Down to the last line, set down the listing below exactly, apart from its pictures.
^^^^^^^^
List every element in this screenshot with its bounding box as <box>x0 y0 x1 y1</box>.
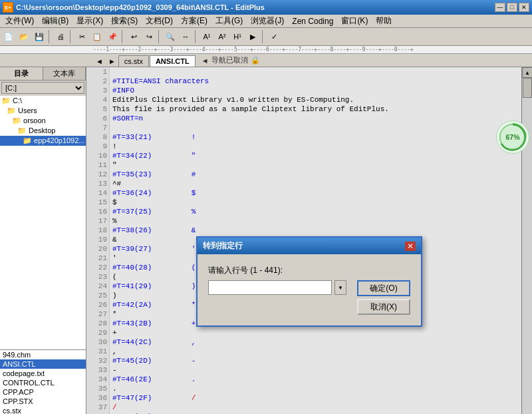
dialog-buttons: 确定(O) 取消(X) <box>357 280 410 315</box>
file-item-6[interactable]: cs.stx <box>0 406 86 414</box>
menu-file[interactable]: 文件(W) <box>1 15 38 27</box>
tb-redo[interactable]: ↪ <box>142 29 156 44</box>
dialog-ok-btn[interactable]: 确定(O) <box>357 280 410 296</box>
progress-circle: 67% <box>496 120 529 154</box>
menu-doc[interactable]: 文档(D) <box>142 15 177 27</box>
dialog-body: 请输入行号 (1 - 441): ▼ 确定(O) 取消(X) <box>198 254 421 325</box>
toolbar-sep6 <box>262 30 265 43</box>
tab-left-arrow[interactable]: ◄ <box>93 56 106 67</box>
toolbar: 📄 📂 💾 🖨 ✂ 📋 📌 ↩ ↪ 🔍 ↔ A¹ A² H¹ ▶ ✓ <box>1 29 531 44</box>
tree-node-epp[interactable]: 📁 epp420p1092... <box>0 136 86 146</box>
tb-find[interactable]: 🔍 <box>163 29 178 44</box>
panel-tab-dir[interactable]: 目录 <box>0 67 43 80</box>
left-container: 目录 文本库 [C:] 📁 C:\ 📁 Users 📁 orsoon 📁 Des… <box>0 67 86 414</box>
dialog-close-btn[interactable]: ✕ <box>405 242 416 251</box>
tb-save[interactable]: 💾 <box>32 29 47 44</box>
toolbar-sep4 <box>158 30 161 43</box>
menu-window[interactable]: 窗口(K) <box>337 15 372 27</box>
tb-check[interactable]: ✓ <box>267 29 281 44</box>
title-bar-text: E+ C:\Users\orsoon\Desktop\epp420p1092_0… <box>3 2 265 13</box>
title-bar: E+ C:\Users\orsoon\Desktop\epp420p1092_0… <box>0 0 532 15</box>
panel-tabs: 目录 文本库 <box>0 67 86 81</box>
tb-undo[interactable]: ↩ <box>126 29 141 44</box>
menu-edit[interactable]: 编辑(B) <box>38 15 72 27</box>
menu-tools[interactable]: 工具(G) <box>211 15 247 27</box>
maximize-button[interactable]: □ <box>507 3 517 12</box>
drive-selector-wrap: [C:] <box>0 81 86 96</box>
goto-dropdown-btn[interactable]: ▼ <box>334 280 346 295</box>
tree-node-c[interactable]: 📁 C:\ <box>0 96 86 106</box>
tb-a2[interactable]: A² <box>215 29 229 44</box>
ruler-bar: ----1----+----2----+----3----+----4----+… <box>0 46 532 54</box>
dialog-title-bar: 转到指定行 ✕ <box>198 238 421 254</box>
drive-selector[interactable]: [C:] <box>1 82 84 94</box>
menu-view[interactable]: 显示(X) <box>72 15 107 27</box>
toolbar-sep5 <box>195 30 198 43</box>
file-item-0[interactable]: 949.chm <box>0 350 86 359</box>
tree-node-desktop[interactable]: 📁 Desktop <box>0 126 86 136</box>
toolbar-sep3 <box>122 30 124 43</box>
tb-open[interactable]: 📂 <box>17 29 31 44</box>
tree-area: 📁 C:\ 📁 Users 📁 orsoon 📁 Desktop 📁 epp42… <box>0 96 86 349</box>
dialog-overlay: 转到指定行 ✕ 请输入行号 (1 - 441): ▼ 确定(O) <box>86 67 532 414</box>
file-list: 949.chm ANSI.CTL codepage.txt CONTROL.CT… <box>0 349 86 414</box>
tab-info: ◄ 导航已取消 🔒 <box>196 54 265 67</box>
menu-scheme[interactable]: 方案(E) <box>177 15 211 27</box>
file-item-1[interactable]: ANSI.CTL <box>0 359 86 369</box>
file-item-3[interactable]: CONTROL.CTL <box>0 378 86 387</box>
tb-paste[interactable]: 📌 <box>105 29 120 44</box>
tb-h[interactable]: H¹ <box>230 29 245 44</box>
tb-a1[interactable]: A¹ <box>200 29 214 44</box>
outer-layout: 目录 文本库 [C:] 📁 C:\ 📁 Users 📁 orsoon 📁 Des… <box>0 67 532 414</box>
progress-text: 67% <box>505 133 520 141</box>
tb-print[interactable]: 🖨 <box>53 29 68 44</box>
dialog-content-row: ▼ 确定(O) 取消(X) <box>208 280 410 315</box>
tree-node-orsoon[interactable]: 📁 orsoon <box>0 116 86 126</box>
progress-circle-container: 67% <box>496 120 529 154</box>
minimize-button[interactable]: — <box>495 3 505 12</box>
toolbar-sep2 <box>70 30 72 43</box>
progress-svg: 67% <box>497 120 529 154</box>
tab-right-arrow[interactable]: ► <box>106 56 118 67</box>
tb-replace[interactable]: ↔ <box>178 29 193 44</box>
tab-cs-stx[interactable]: cs.stx <box>118 55 149 67</box>
dialog-cancel-btn[interactable]: 取消(X) <box>357 299 410 315</box>
tab-bar: ◄ ► cs.stx ANSI.CTL ◄ 导航已取消 🔒 <box>0 54 532 67</box>
menu-browser[interactable]: 浏览器(J) <box>247 15 288 27</box>
tree-node-users[interactable]: 📁 Users <box>0 106 86 116</box>
tb-new[interactable]: 📄 <box>1 29 16 44</box>
dialog-label: 请输入行号 (1 - 441): <box>208 265 410 276</box>
toolbar-sep1 <box>49 30 51 43</box>
menu-help[interactable]: 帮助 <box>372 15 396 27</box>
tb-run[interactable]: ▶ <box>245 29 260 44</box>
file-item-5[interactable]: CPP.STX <box>0 397 86 406</box>
dialog-input-row: ▼ <box>208 280 346 295</box>
title-bar-controls: — □ ✕ <box>495 3 529 12</box>
goto-line-input[interactable] <box>208 280 332 295</box>
tb-copy[interactable]: 📋 <box>90 29 104 44</box>
app-icon: E+ <box>3 2 13 13</box>
panel-tab-lib[interactable]: 文本库 <box>43 67 86 80</box>
goto-dialog: 转到指定行 ✕ 请输入行号 (1 - 441): ▼ 确定(O) <box>196 236 422 327</box>
tab-ansi-ctl[interactable]: ANSI.CTL <box>150 55 196 67</box>
close-button[interactable]: ✕ <box>519 3 529 12</box>
toolbar-area: 📄 📂 💾 🖨 ✂ 📋 📌 ↩ ↪ 🔍 ↔ A¹ A² H¹ ▶ ✓ <box>0 28 532 46</box>
menu-zen-coding[interactable]: Zen Coding <box>288 15 337 27</box>
file-item-4[interactable]: CPP.ACP <box>0 387 86 397</box>
file-item-2[interactable]: codepage.txt <box>0 369 86 378</box>
menu-bar: 文件(W) 编辑(B) 显示(X) 搜索(S) 文档(D) 方案(E) 工具(G… <box>0 15 532 28</box>
menu-search[interactable]: 搜索(S) <box>107 15 142 27</box>
tb-cut[interactable]: ✂ <box>74 29 89 44</box>
editor-area: 12345 678910 1112131415 1617181920 21222… <box>86 67 532 414</box>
^^^^^^^^
> **Task result**
List every element in this screenshot with its bounding box as <box>x0 y0 x1 y1</box>.
dialog-buttons: 确定(O) 取消(X) <box>357 280 410 315</box>
file-item-6[interactable]: cs.stx <box>0 406 86 414</box>
menu-file[interactable]: 文件(W) <box>1 15 38 27</box>
tb-redo[interactable]: ↪ <box>142 29 156 44</box>
dialog-ok-btn[interactable]: 确定(O) <box>357 280 410 296</box>
progress-circle: 67% <box>496 120 529 154</box>
menu-doc[interactable]: 文档(D) <box>142 15 177 27</box>
dialog-body: 请输入行号 (1 - 441): ▼ 确定(O) 取消(X) <box>198 254 421 325</box>
toolbar-sep6 <box>262 30 265 43</box>
tab-left-arrow[interactable]: ◄ <box>93 56 106 67</box>
toolbar: 📄 📂 💾 🖨 ✂ 📋 📌 ↩ ↪ 🔍 ↔ A¹ A² H¹ ▶ ✓ <box>1 29 531 44</box>
tree-node-epp[interactable]: 📁 epp420p1092... <box>0 136 86 146</box>
tb-find[interactable]: 🔍 <box>163 29 178 44</box>
panel-tab-dir[interactable]: 目录 <box>0 67 43 80</box>
left-container: 目录 文本库 [C:] 📁 C:\ 📁 Users 📁 orsoon 📁 Des… <box>0 67 86 414</box>
dialog-close-btn[interactable]: ✕ <box>405 242 416 251</box>
tb-save[interactable]: 💾 <box>32 29 47 44</box>
toolbar-sep4 <box>158 30 161 43</box>
menu-window[interactable]: 窗口(K) <box>337 15 372 27</box>
tb-check[interactable]: ✓ <box>267 29 281 44</box>
title-bar-text: E+ C:\Users\orsoon\Desktop\epp420p1092_0… <box>3 2 265 13</box>
title-bar: E+ C:\Users\orsoon\Desktop\epp420p1092_0… <box>0 0 532 15</box>
panel-tabs: 目录 文本库 <box>0 67 86 81</box>
tb-undo[interactable]: ↩ <box>126 29 141 44</box>
menu-edit[interactable]: 编辑(B) <box>38 15 72 27</box>
menu-tools[interactable]: 工具(G) <box>211 15 247 27</box>
maximize-button[interactable]: □ <box>507 3 517 12</box>
drive-selector-wrap: [C:] <box>0 81 86 96</box>
goto-dropdown-btn[interactable]: ▼ <box>334 280 346 295</box>
tree-node-c[interactable]: 📁 C:\ <box>0 96 86 106</box>
tb-a2[interactable]: A² <box>215 29 229 44</box>
ruler-bar: ----1----+----2----+----3----+----4----+… <box>0 46 532 54</box>
dialog-title-bar: 转到指定行 ✕ <box>198 238 421 254</box>
drive-selector[interactable]: [C:] <box>1 82 84 94</box>
menu-view[interactable]: 显示(X) <box>72 15 107 27</box>
toolbar-sep5 <box>195 30 198 43</box>
file-item-0[interactable]: 949.chm <box>0 350 86 359</box>
tree-node-desktop[interactable]: 📁 Desktop <box>0 126 86 136</box>
toolbar-sep3 <box>122 30 124 43</box>
tb-open[interactable]: 📂 <box>17 29 31 44</box>
tree-area: 📁 C:\ 📁 Users 📁 orsoon 📁 Desktop 📁 epp42… <box>0 96 86 349</box>
dialog-overlay: 转到指定行 ✕ 请输入行号 (1 - 441): ▼ 确定(O) <box>86 67 532 414</box>
file-list: 949.chm ANSI.CTL codepage.txt CONTROL.CT… <box>0 349 86 414</box>
tab-info: ◄ 导航已取消 🔒 <box>196 54 265 67</box>
menu-scheme[interactable]: 方案(E) <box>177 15 211 27</box>
file-item-1[interactable]: ANSI.CTL <box>0 359 86 369</box>
file-item-3[interactable]: CONTROL.CTL <box>0 378 86 387</box>
tb-paste[interactable]: 📌 <box>105 29 120 44</box>
tb-h[interactable]: H¹ <box>230 29 245 44</box>
tb-a1[interactable]: A¹ <box>200 29 214 44</box>
outer-layout: 目录 文本库 [C:] 📁 C:\ 📁 Users 📁 orsoon 📁 Des… <box>0 67 532 414</box>
progress-text: 67% <box>505 133 520 141</box>
tb-print[interactable]: 🖨 <box>53 29 68 44</box>
dialog-content-row: ▼ 确定(O) 取消(X) <box>208 280 410 315</box>
tree-node-orsoon[interactable]: 📁 orsoon <box>0 116 86 126</box>
progress-circle-container: 67% <box>496 120 529 154</box>
minimize-button[interactable]: — <box>495 3 505 12</box>
toolbar-sep2 <box>70 30 72 43</box>
progress-svg: 67% <box>497 120 529 154</box>
tab-right-arrow[interactable]: ► <box>106 56 118 67</box>
tb-replace[interactable]: ↔ <box>178 29 193 44</box>
tab-cs-stx[interactable]: cs.stx <box>118 55 149 67</box>
dialog-cancel-btn[interactable]: 取消(X) <box>357 299 410 315</box>
tab-bar: ◄ ► cs.stx ANSI.CTL ◄ 导航已取消 🔒 <box>0 54 532 67</box>
menu-browser[interactable]: 浏览器(J) <box>247 15 288 27</box>
tree-node-users[interactable]: 📁 Users <box>0 106 86 116</box>
tb-new[interactable]: 📄 <box>1 29 16 44</box>
dialog-label: 请输入行号 (1 - 441): <box>208 265 410 276</box>
toolbar-sep1 <box>49 30 51 43</box>
menu-help[interactable]: 帮助 <box>372 15 396 27</box>
tb-run[interactable]: ▶ <box>245 29 260 44</box>
file-item-5[interactable]: CPP.STX <box>0 397 86 406</box>
dialog-input-row: ▼ <box>208 280 346 295</box>
title-bar-controls: — □ ✕ <box>495 3 529 12</box>
goto-line-input[interactable] <box>208 280 332 295</box>
tb-copy[interactable]: 📋 <box>90 29 104 44</box>
app-icon: E+ <box>3 2 13 13</box>
panel-tab-lib[interactable]: 文本库 <box>43 67 86 80</box>
goto-dialog: 转到指定行 ✕ 请输入行号 (1 - 441): ▼ 确定(O) <box>196 236 422 327</box>
tab-ansi-ctl[interactable]: ANSI.CTL <box>150 55 196 67</box>
close-button[interactable]: ✕ <box>519 3 529 12</box>
toolbar-area: 📄 📂 💾 🖨 ✂ 📋 📌 ↩ ↪ 🔍 ↔ A¹ A² H¹ ▶ ✓ <box>0 28 532 46</box>
menu-zen-coding[interactable]: Zen Coding <box>288 15 337 27</box>
file-item-4[interactable]: CPP.ACP <box>0 387 86 397</box>
file-item-2[interactable]: codepage.txt <box>0 369 86 378</box>
menu-bar: 文件(W) 编辑(B) 显示(X) 搜索(S) 文档(D) 方案(E) 工具(G… <box>0 15 532 28</box>
menu-search[interactable]: 搜索(S) <box>107 15 142 27</box>
tb-cut[interactable]: ✂ <box>74 29 89 44</box>
editor-area: 12345 678910 1112131415 1617181920 21222… <box>86 67 532 414</box>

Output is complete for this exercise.